Even though the School Committee majority of Bergandy, Wright and Danielle Coulter voted to ask for the study, Rearick said an in-depth discussion about phasing out the high school is premature because he has barely started compiling data. But others at a recent meeting wanted to talk about it.

Does she go on to quote Tiverton Citizens for Change President Dave Nelson, who stated at the meeting that TCC opposes closing the high school — or reducing any services, for that matter? No. Does she pass on the commentary of one townie who proclaimed loudly and often that Tiverton’s retirement communities are “a cancer on our community”? Nope; not newsworthy. How about the words of another concerned citizen who opposed closing the high school? No. Rather, the focus of her article is Tiverton’s top partisan, and here’s her next paragraph:

“This is something that had so many people in the public so upset we felt that frankly we should let them know there are people who share their angst with that type of solution,” said Charles Moran, chairman of the Tiverton Democratic Town Committee.

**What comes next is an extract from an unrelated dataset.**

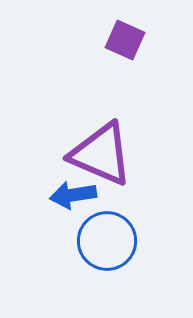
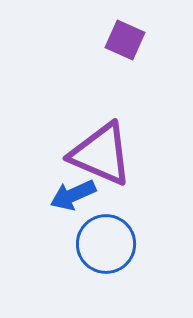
blue arrow: rotated 15 degrees counterclockwise
blue circle: moved 1 px left, 3 px down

The only problem is that Moran didn’t speak at the meeting. Indeed, I didn’t even notice him there (although he may have been in the crowded room, somewhere).

Taking the time to attend town government meetings, and summoning the fortitude to speak at them, is valuable and important for all sorts of reasons. But getting your message to the readers of the Newport Daily News apparently should not be one of them, unless you’re a member of the Democrat Town Committee, that is; then you don’t even have to go.

My following of the Town Council’s doings has slipped, a bit, I’m afraid, so I’ve only picked up hints and news reports of the ongoing battle between council members and Town Treasurer Phil DiMattia:

A grab-bag of issues gave rise to the questioning, which were numerous and remained largely unresolved. It was unclear at meeting’s end what actions the treasurer would take in response to the council’s expressed concerns. In addition, there were other known questions that went unasked due to Mr. DiMattia’s unexpected departure.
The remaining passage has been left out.